What you are asked to do
Repeat the whole listing word for word, skipping pictures.
(Data begins)
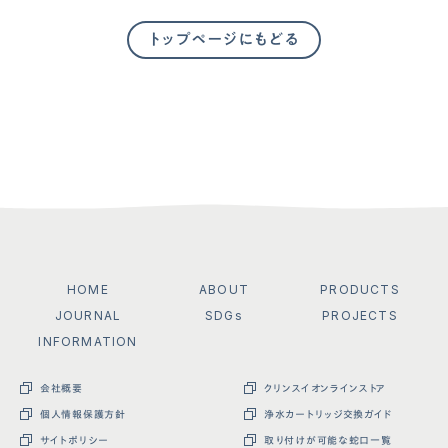
トップページにもどる
HOME
ABOUT
PRODUCTS
JOURNAL
SDGs
PROJECTS
INFORMATION
会社概要
クリンスイオンラインストア
個人情報保護方針
浄水カートリッジ交換ガイド
サイトポリシー
取り付けが可能な蛇口一覧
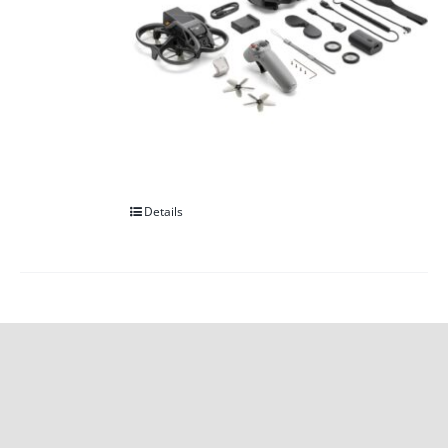
Details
(Data ends)
Output for this exercise
トップページにもどる
HOME
ABOUT
PRODUCTS
JOURNAL
SDGs
PROJECTS
INFORMATION
会社概要
クリンスイオンラインストア
個人情報保護方針
浄水カートリッジ交換ガイド
サイトポリシー
取り付けが可能な蛇口一覧
Details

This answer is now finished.